The truth of the whole matter is that we're not birds, but distinct creatures
who live technological lives because of our _lazy ancestors_ who looked for
better ways rather than just competing to do the straightforward thing first.
If you can find some way to stuff that into a tight phrase, please do!

------
rconti
I am just finishing reading the fantastic book Why We Sleep [1], and as in so
many well-meaning studies and articles, I can't help but feel like this effort
is misguided. Just like an addict cannot accept help until they want it, I
don't see how "adjusting" work schedules for those who don't even understand
their own biology can possibly be helpful.

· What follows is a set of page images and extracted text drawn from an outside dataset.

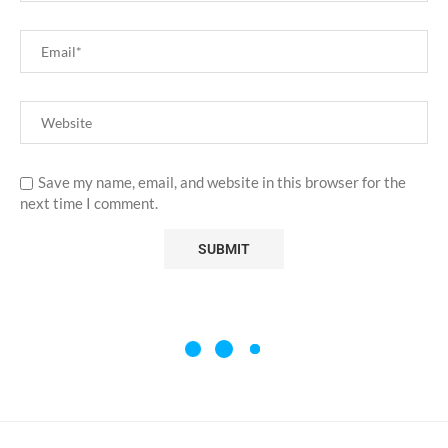
Save my name, email, and website in this browser for the
next time I comment.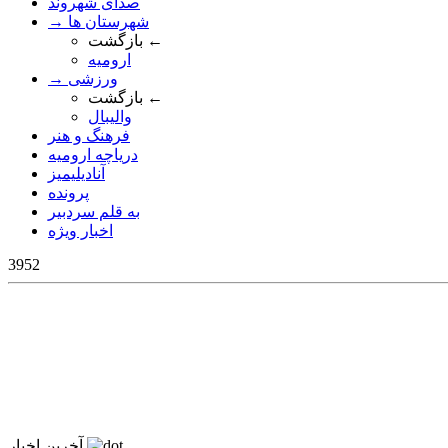
صدای شهروند
→ شهرستان ها
بازگشت ←
ارومیه
→ ورزشی
بازگشت ←
والیبال
فرهنگ و هنر
دریاچه ارومیه
آنادیلیمیز
پرونده
به قلم سردبیر
اخبار ویژه
3952
آخرین اخبار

I've ALWAYS considered myself a night owl. I'm still not sure I'm not. But
I've spent the past year rising earlier than I'm used to, and the past 7
months rising even earlier than that due to an enforced carpool with my wife.
For the first time in my working life, I HAVE to be awake at a certain time
(incidentally, far earlier than I'm used to). Instead of snoozing for an hour,
I bolt from bed far earlier than I want to. I go to sleep marginally earlier.
But my routine is regular I'm happier. I feel better. I feel healthier. I
started reading the book and am acutely interested in tuning my sleep times to
make this work even better.

Maybe I've never been a night owl. Maybe I've just had horrible sleep habits.
Or maybe I AM a night owl, and I'd be even _better off_ than I can possibly
imagine, if I take all of these habits and processes and move them later in
the day.

But I just feel like you can't possibly know if you're a morning bird or a
night owl until you're already, consistently, religiously, getting enough
sleep every night, on a consistent sleep/wake schedule.

[1] [https://www.amazon.com/Why-We-Sleep-Unlocking-
Dreams/dp/1501...](https://www.amazon.com/Why-We-Sleep-Unlocking-
Dreams/dp/1501144316)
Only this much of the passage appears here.